(PROBLEM TO WORK ON): Go through the entries below and return every line that contains "Linux".

(DATASET ENTRIES begins)

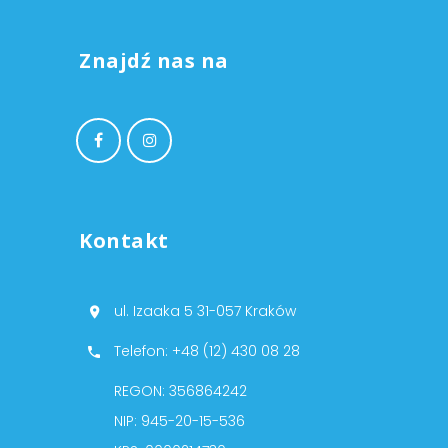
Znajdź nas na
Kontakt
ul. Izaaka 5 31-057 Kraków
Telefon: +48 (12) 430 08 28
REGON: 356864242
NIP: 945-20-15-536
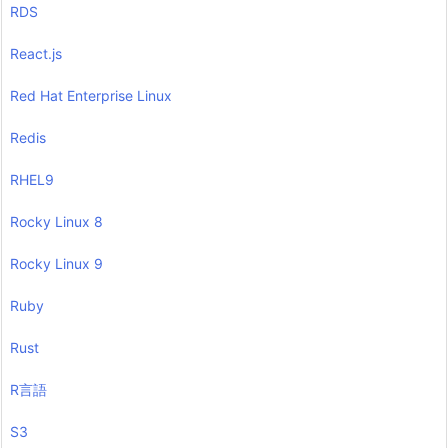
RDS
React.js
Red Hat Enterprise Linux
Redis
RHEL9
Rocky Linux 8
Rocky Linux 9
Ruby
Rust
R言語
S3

(DATASET ENTRIES ends)
(DATASET ENTRIES begins)

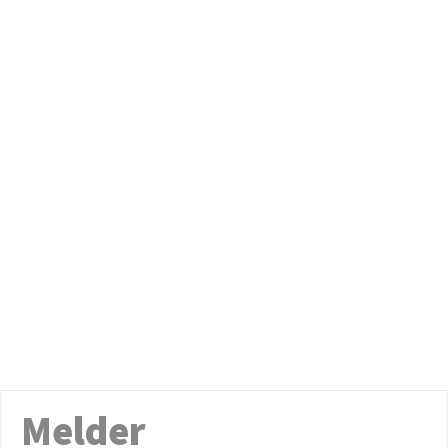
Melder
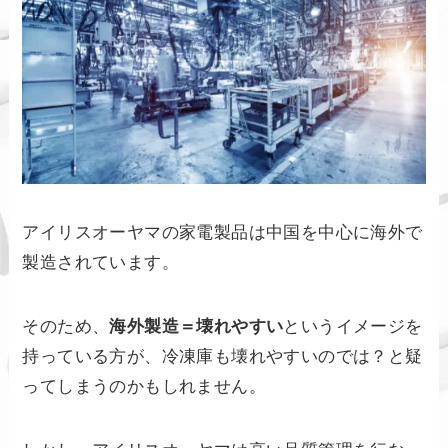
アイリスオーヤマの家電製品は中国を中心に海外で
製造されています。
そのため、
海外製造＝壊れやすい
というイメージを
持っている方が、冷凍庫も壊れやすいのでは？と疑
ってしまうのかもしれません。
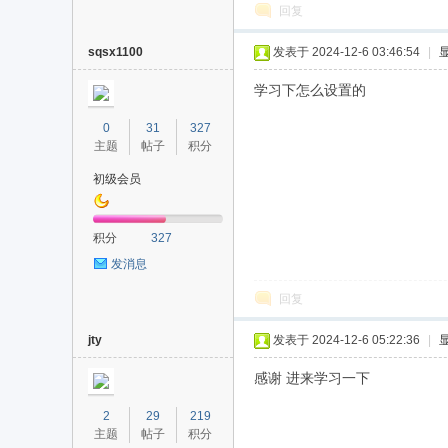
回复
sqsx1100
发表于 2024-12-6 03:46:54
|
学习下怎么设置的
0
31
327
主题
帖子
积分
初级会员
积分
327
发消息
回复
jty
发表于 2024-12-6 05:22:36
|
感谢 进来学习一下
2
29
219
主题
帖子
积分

(DATASET ENTRIES ends)

(YOUR SOLUTION):
Red Hat Enterprise Linux
Rocky Linux 8
Rocky Linux 9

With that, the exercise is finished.